LG Energy, in a March 10 letter to Warnock, said SK Innovation’s threats lack credibility because the company’s unlikely to spend billions of dollars to build factories and then walk away.
The Korean government has tried to get the companies together without luck. SK Innovation’s audit committee said on March 11 that it can’t accept any proposal from LG Energy that would threaten the existence or undermine the competitiveness of SK Innovation’s battery business. LG Energy said SK Innovation isn’t sincere in talks.
SK Innovation said LG Energy’s announcement of plans to invest $4.5 billion in the U.S. by 2025 is just part of its lobbying effort to prevent Biden from vetoing the ITC ruling. LG Energy claims that it doesn’t want to put any of its rival’s clients at a disadvantage due to the ruling and plans to provide support.

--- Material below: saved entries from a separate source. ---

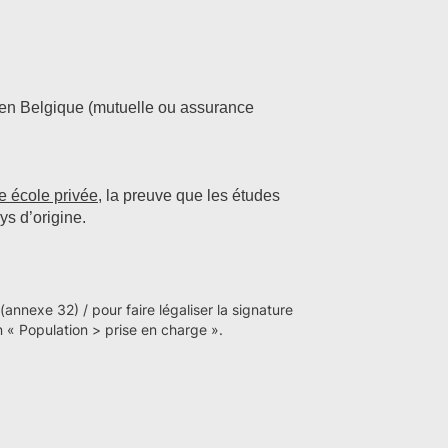
 en Belgique (mutuelle ou assurance
e école privée
, la preuve que les études
ys d’origine.
(annexe 32) / pour faire légaliser la signature
n « Population > prise en charge ».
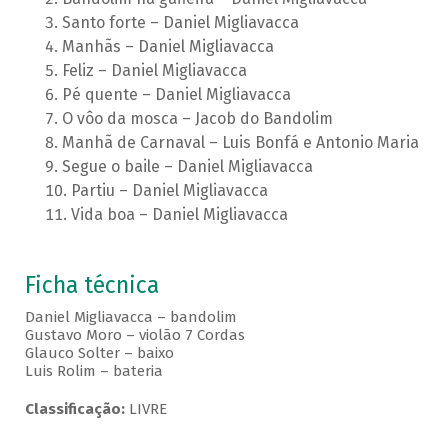
Santo forte – Daniel Migliavacca
Manhãs – Daniel Migliavacca
Feliz – Daniel Migliavacca
Pé quente – Daniel Migliavacca
O vôo da mosca – Jacob do Bandolim
Manhã de Carnaval – Luis Bonfá e Antonio Maria
Segue o baile – Daniel Migliavacca
Partiu – Daniel Migliavacca
Vida boa – Daniel Migliavacca
Ficha técnica
Daniel Migliavacca – bandolim
Gustavo Moro – violão 7 Cordas
Glauco Solter – baixo
Luis Rolim – bateria
Classificação:
LIVRE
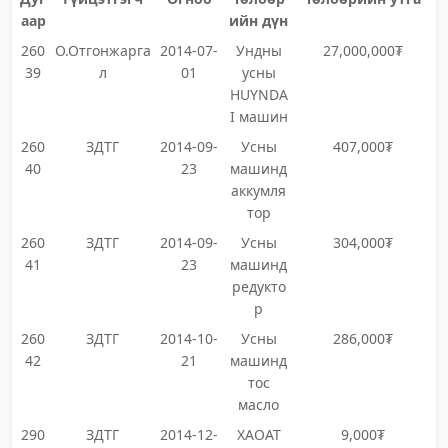
аар
ийн дүн
260
О.Отгонжарга
2014-07-
Ундны
27,000,000₮
39
л
01
усны
HUYNDA
I машин
260
ЗДТГ
2014-09-
Усны
407,000₮
40
23
машинд
аккумля
тор
260
ЗДТГ
2014-09-
Усны
304,000₮
41
23
машинд
редукто
р
260
ЗДТГ
2014-10-
Усны
286,000₮
42
21
машинд
тос
масло
290
ЗДТГ
2014-12-
ХАОАТ
9,000₮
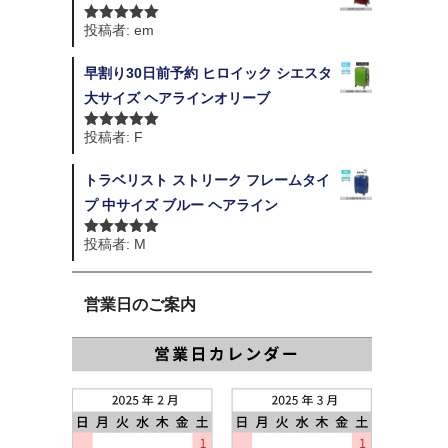
投稿者: em
5段階中
5
の
評価
早割り30日前予約 ヒロイック シエスタ
大サイズ ヘアラインオリーブ
投稿者: F
5段階中
5
の
評価
トラベリスト ストリーク フレームタイ
プ 中サイズ ブルー ヘアライン
投稿者: M
5段階中
5
の
評価
営業日のご案内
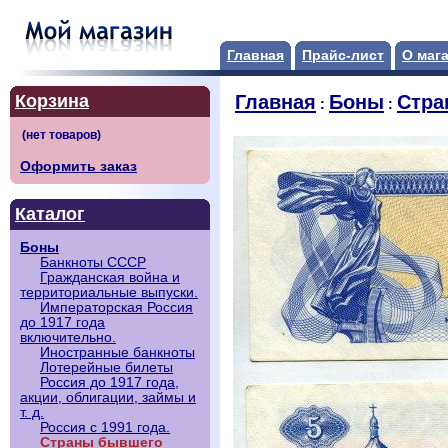
Главная
Прайс-лист
О маг
Корзина
Главная
Боны
Стра
:
:
Оформить заказ
Каталог
Боны
Банкноты СССР
Гражданская война и
территориальные выпуски.
Императорская Россия
до 1917 года
включительно.
Иностранные банкноты
Лотерейные билеты
Россия до 1917 года,
акции, облигации, займы и
т. д.
Россия с 1991 года.
Страны бывшего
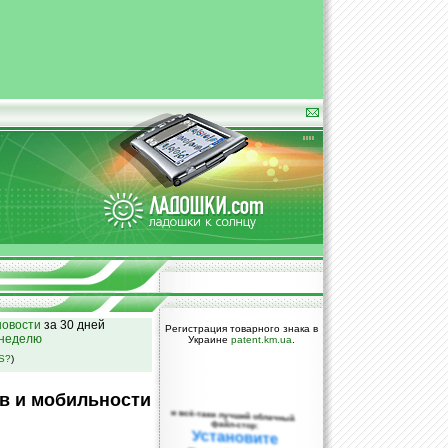
овости
за 30 дней
Регистрация товарного знака в
 неделю
Украине
patent.km.ua
.
SS?
)
в и мобильности
и всё-таки лучший облачный
файл-стор:
Установите
DropBox уже
сегодня!
ПОЖАЛУЙСТА,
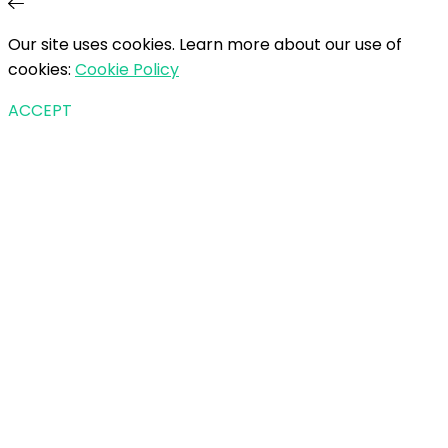
Our site uses cookies. Learn more about our use of
cookies:
Cookie Policy
ACCEPT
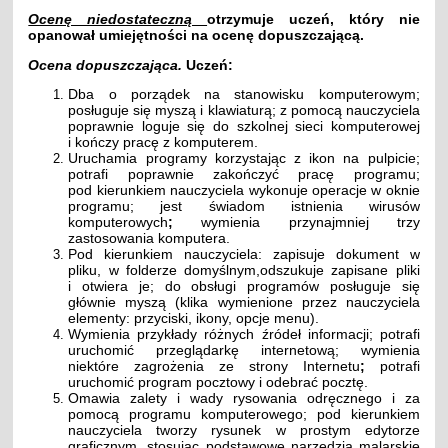
Ocenę niedostateczną
otrzymuje uczeń, który nie
opanował umiejętności na ocenę dopuszczającą.
Ocena dopuszczająca.
Uczeń:
Dba o porządek na stanowisku komputerowym;
posługuje się myszą i klawiaturą; z pomocą nauczyciela
poprawnie loguje się do szkolnej sieci komputerowej
i kończy pracę z komputerem.
Uruchamia programy korzystając z ikon na pulpicie;
potrafi poprawnie zakończyć pracę programu;
pod kierunkiem nauczyciela wykonuje operacje w oknie
programu; jest świadom istnienia wirusów
komputerowych
;
wymienia przynajmniej trzy
zastosowania komputera.
Pod kierunkiem nauczyciela: zapisuje dokument w
pliku, w folderze domyślnym,odszukuje zapisane pliki
i otwiera je; do obsługi programów posługuje się
głównie myszą (klika wymienione przez nauczyciela
elementy: przyciski, ikony, opcje menu).
Wymienia przykłady różnych źródeł informacji; potrafi
uruchomić przeglądarkę internetową; wymienia
niektóre zagrożenia ze strony Internetu
;
potrafi
uruchomić program pocztowy i odebrać pocztę.
Omawia zalety i wady rysowania odręcznego i za
pomocą programu komputerowego; pod kierunkiem
nauczyciela tworzy rysunek w prostym edytorze
graficznym, stosując podstawowe narzędzia malarskie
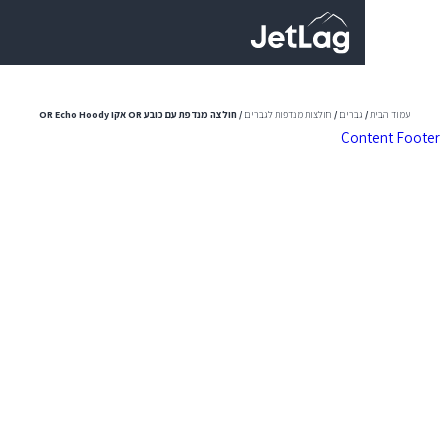
0
גברים
/
חולצות מנדפות לגברים
/ חולצה מנדפת עם כובע OR אקו OR Echo Hoody
Con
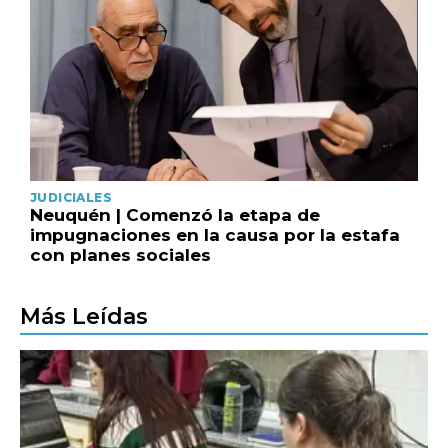
JUDICIALES
Neuquén | Comenzó la etapa de
impugnaciones en la causa por la estafa
con planes sociales
Más Leídas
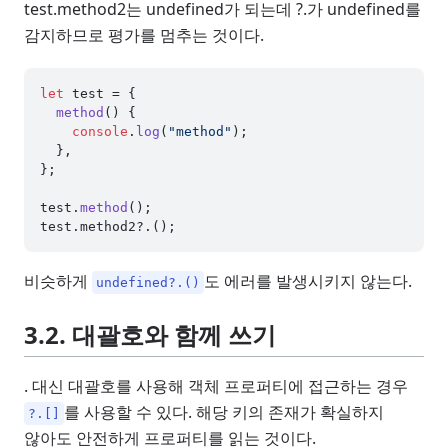
test.method2는 undefined가 되는데 ?.가 undefined를
감지하므로 평가를 멈추는 것이다.
let
 test = {

method
(
) {

console
.
log
(
"method"
);

  },

};

test.
method
();

test.
method2
비슷하게
도 에러를 발생시키지 않는다.
undefined?.()
3.2. 대괄호와 함께 쓰기
. 대신 대괄호를 사용해 객체 프로퍼티에 접근하는 경우
를 사용할 수 있다. 해당 키의 존재가 확실하지
?.[]
않아도 안전하게 프로퍼티를 읽는 것이다.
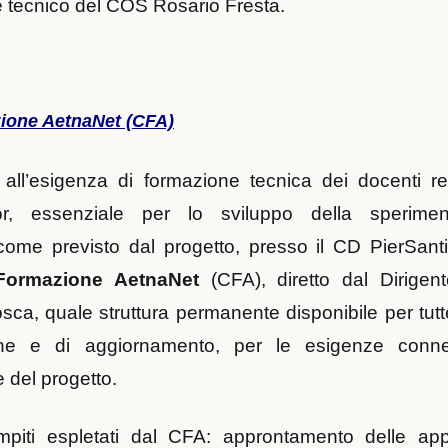
e tecnico del COS Rosario Fresta.
zione AetnaNet (CFA)
 all’esigenza di formazione tecnica dei docenti re
or, essenziale per lo sviluppo della sperimen
come previsto dal progetto, presso il CD PierSanti 
 Formazione AetnaNet
(CFA), diretto dal Dirigen
ca, quale struttura permanente disponibile per tutte 
one e di aggiornamento, per le esigenze conn
e del progetto.
mpiti espletati dal CFA: approntamento delle app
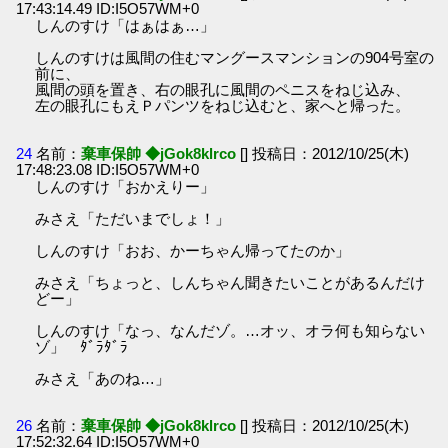
17:43:14.49 ID:I5O57WM+0
しんのすけ「はぁはぁ…」
しんのすけは風間の住むマングースマンションの904号室の
前に、
風間の頭を置き、右の眼孔に風間のペニスをねじ込み、
左の眼孔にもえＰパンツをねじ込むと、家へと帰った。
24
名前：
棄車保帥 ◆jGok8klrco
[] 投稿日：2012/10/25(木)
17:48:23.08 ID:I5O57WM+0
しんのすけ「おかえりー」
みさえ「ただいまでしょ！」
しんのすけ「おお、かーちゃん帰ってたのか」
みさえ「ちょっと、しんちゃん聞きたいことがあるんだけ
どー」
しんのすけ「なっ、なんだゾ。…オッ、オラ何も知らない
ゾ」 ﾀﾞﾗﾀﾞﾗ
みさえ「あのね…」
26
名前：
棄車保帥 ◆jGok8klrco
[] 投稿日：2012/10/25(木)
17:52:32.64 ID:I5O57WM+0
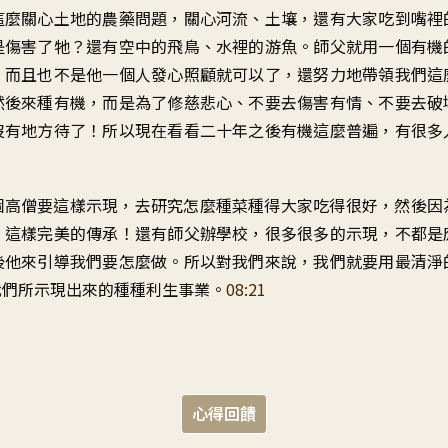
這麼關心土地的農藥問題，關心河流、土壤，還有大家吃到嘴裡
是傷害了牠？還有空中的飛鳥、水裡的游魚。師父就用一個有機
。而且也不是他一個人發心照顧就可以了，還努力地帶領我們這
然後來種有機，而是為了修慈悲心、不要去傷害有情、不要去破
沒有地方待了！所以現在看看二十年之後有機這麼普遍，有很多
個高僧要這樣示現，去研究怎麼種菜種得大家吃得很好，然後因
》這樣完美的傳承！還有師父辦學校，很多很多的示現，不都是
後他來引導我們要怎麼做。所以對我們來說，我們就要用最清淨
我們所示現出來的種種利生事業。
08:21
心得回饋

If Biden doesn’t act and the import ban takes effect, SK Innovation’s next step is the courts. It’s already asked the ITC to delay implementation of the ban until it can appeal the underlying decision. Those requests are rarely granted, but are required before SK can turn to the U.S. Court of Appeals for the Federal Circuit, which has issued stays to maintain the status quo while it considers the case.